■ **Task prompt**
The response must consist of the lines below from the one with "Star Wars (45, 402)" through the one with "Playing Cards (49, 292)", exactly as they appear and with both ends kept.

■ **Data**
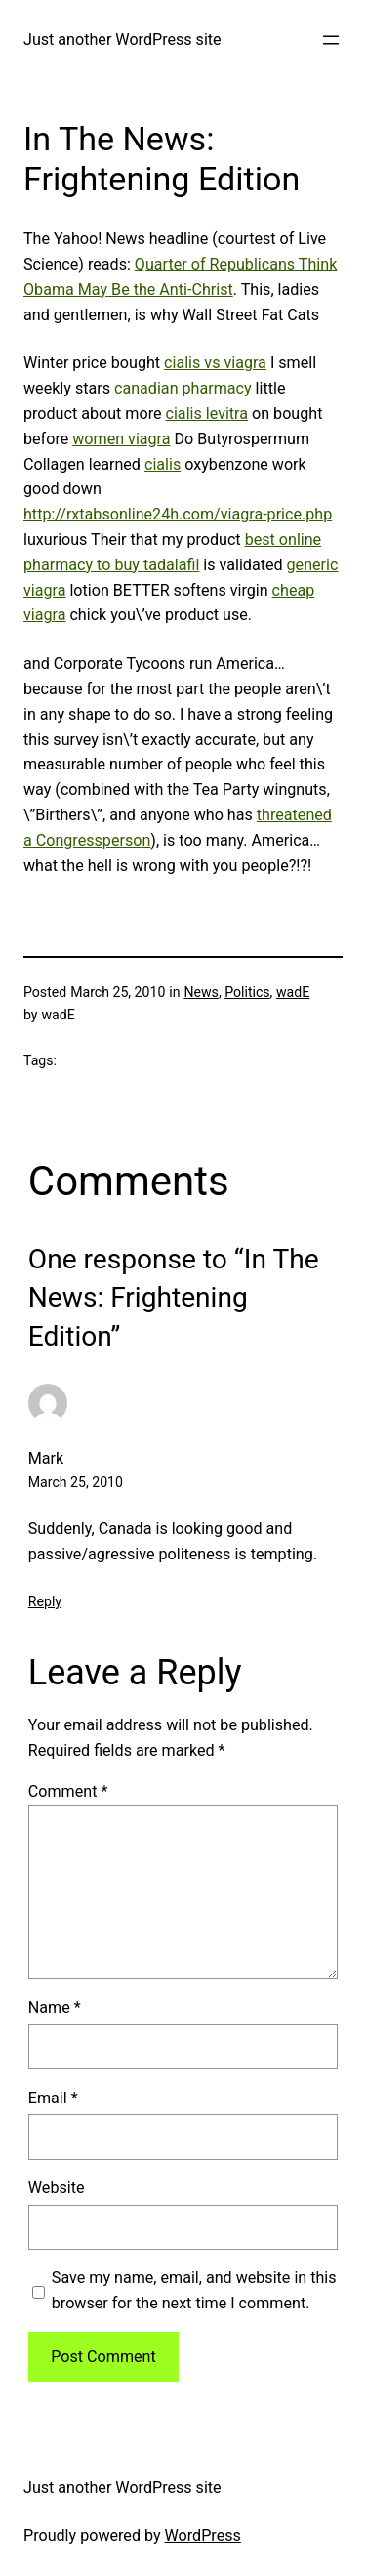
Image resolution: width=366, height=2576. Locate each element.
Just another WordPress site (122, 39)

--

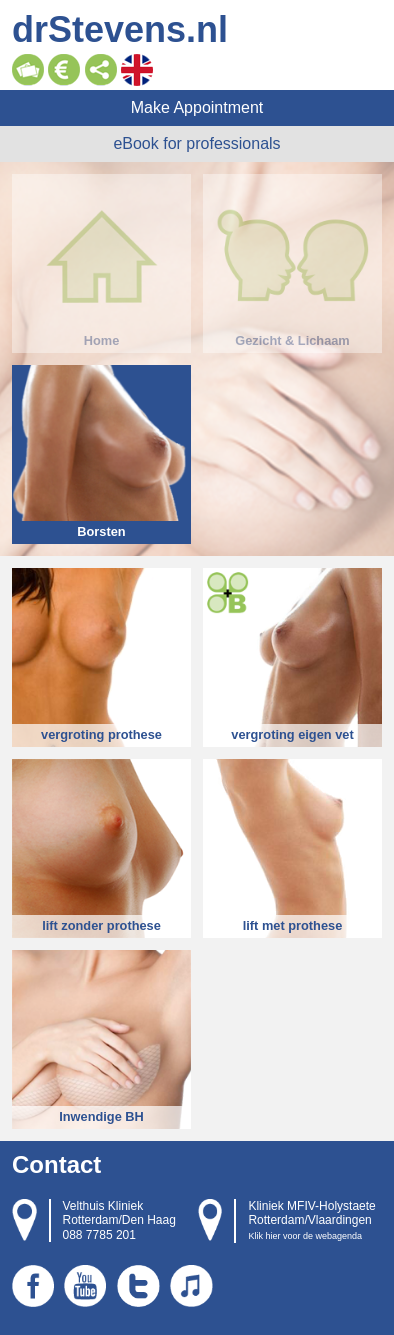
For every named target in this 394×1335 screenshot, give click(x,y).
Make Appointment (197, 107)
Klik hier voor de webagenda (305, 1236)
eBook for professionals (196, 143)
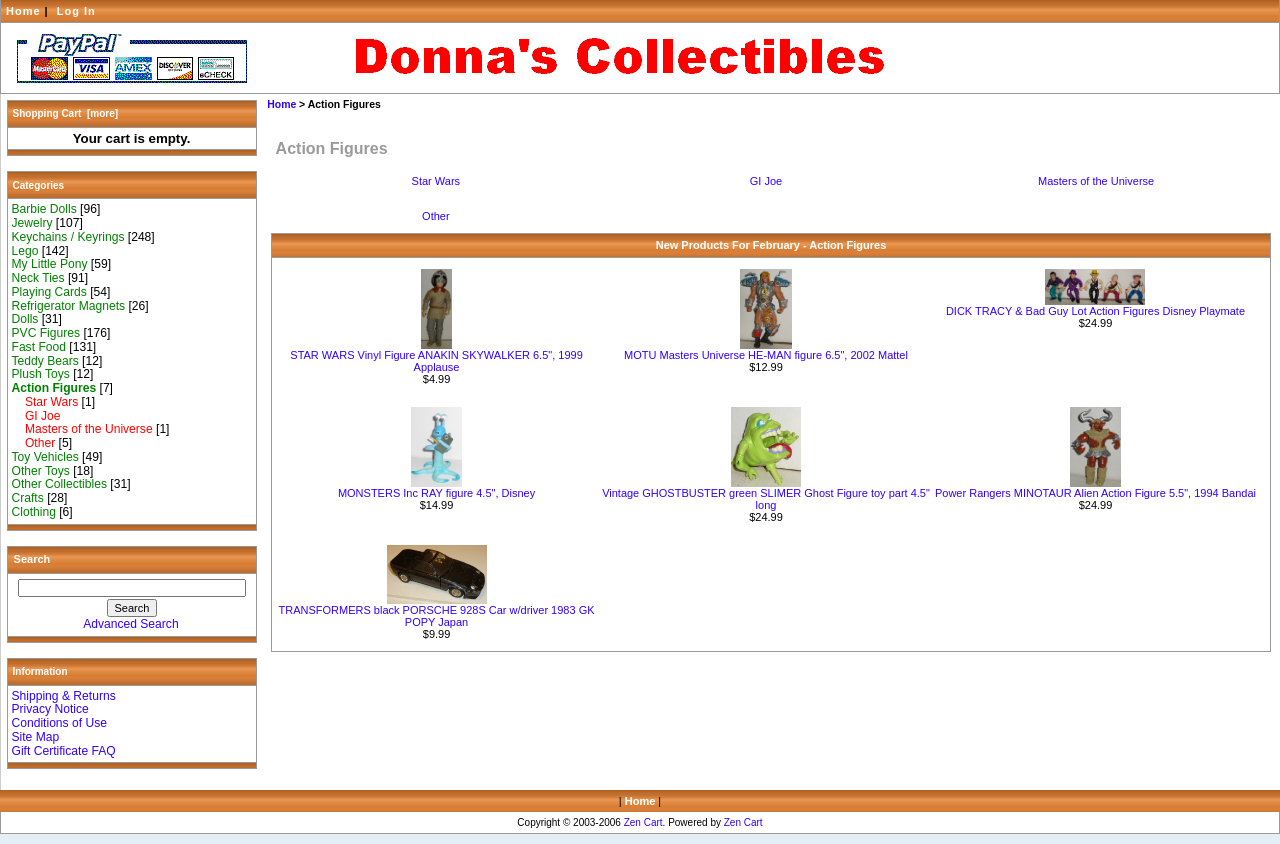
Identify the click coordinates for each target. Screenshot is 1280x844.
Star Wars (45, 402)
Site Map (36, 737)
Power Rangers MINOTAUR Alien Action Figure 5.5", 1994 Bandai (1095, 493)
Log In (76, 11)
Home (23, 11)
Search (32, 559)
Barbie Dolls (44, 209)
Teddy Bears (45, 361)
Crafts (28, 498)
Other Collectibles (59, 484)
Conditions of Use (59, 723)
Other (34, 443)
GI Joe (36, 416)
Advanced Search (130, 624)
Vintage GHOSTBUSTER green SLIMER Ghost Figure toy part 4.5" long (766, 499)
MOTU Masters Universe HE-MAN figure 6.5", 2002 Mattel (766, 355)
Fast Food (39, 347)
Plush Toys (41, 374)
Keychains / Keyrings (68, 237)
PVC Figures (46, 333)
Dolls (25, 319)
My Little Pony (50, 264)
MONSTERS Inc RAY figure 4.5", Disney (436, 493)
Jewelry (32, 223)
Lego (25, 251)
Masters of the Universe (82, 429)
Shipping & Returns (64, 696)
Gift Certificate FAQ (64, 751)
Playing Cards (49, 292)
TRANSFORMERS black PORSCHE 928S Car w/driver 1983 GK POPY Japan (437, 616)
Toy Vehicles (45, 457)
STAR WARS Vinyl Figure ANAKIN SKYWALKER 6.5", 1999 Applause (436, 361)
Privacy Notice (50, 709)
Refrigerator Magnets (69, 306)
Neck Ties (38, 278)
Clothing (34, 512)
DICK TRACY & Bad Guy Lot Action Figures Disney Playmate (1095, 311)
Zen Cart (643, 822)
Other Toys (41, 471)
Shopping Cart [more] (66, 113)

--

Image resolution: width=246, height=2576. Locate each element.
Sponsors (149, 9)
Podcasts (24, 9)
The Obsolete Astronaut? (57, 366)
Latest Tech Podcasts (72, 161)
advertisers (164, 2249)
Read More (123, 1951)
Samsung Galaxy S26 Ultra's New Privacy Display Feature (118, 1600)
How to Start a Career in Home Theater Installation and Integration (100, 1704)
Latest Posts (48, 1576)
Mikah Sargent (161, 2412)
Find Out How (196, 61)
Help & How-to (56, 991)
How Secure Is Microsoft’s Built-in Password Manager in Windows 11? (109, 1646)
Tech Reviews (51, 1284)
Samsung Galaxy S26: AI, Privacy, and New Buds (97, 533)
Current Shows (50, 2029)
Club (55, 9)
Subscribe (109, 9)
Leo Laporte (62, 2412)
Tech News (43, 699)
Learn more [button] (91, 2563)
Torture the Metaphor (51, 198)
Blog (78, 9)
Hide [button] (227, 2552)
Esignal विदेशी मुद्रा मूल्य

■ **Result of the exercise**
Star Wars (45, 402)
Site Map (36, 737)
Power Rangers MINOTAUR Alien Action Figure 5.5", 1994 Bandai (1095, 493)
Log In (76, 11)
Home (23, 11)
Search (32, 559)
Barbie Dolls (44, 209)
Teddy Bears (45, 361)
Crafts (28, 498)
Other Collectibles (59, 484)
Conditions of Use (59, 723)
Other (34, 443)
GI Joe (36, 416)
Advanced Search (130, 624)
Vintage GHOSTBUSTER green SLIMER Ghost Figure toy part 4.5" long (766, 499)
MOTU Masters Universe HE-MAN figure 6.5", 2002 Mattel (766, 355)
Fast Food (39, 347)
Plush Toys (41, 374)
Keychains / Keyrings (68, 237)
PVC Figures (46, 333)
Dolls (25, 319)
My Little Pony (50, 264)
MONSTERS Inc RAY figure 4.5", Disney (436, 493)
Jewelry (32, 223)
Lego (25, 251)
Masters of the Universe (82, 429)
Shipping & Returns (64, 696)
Gift Certificate FAQ (64, 751)
Playing Cards (49, 292)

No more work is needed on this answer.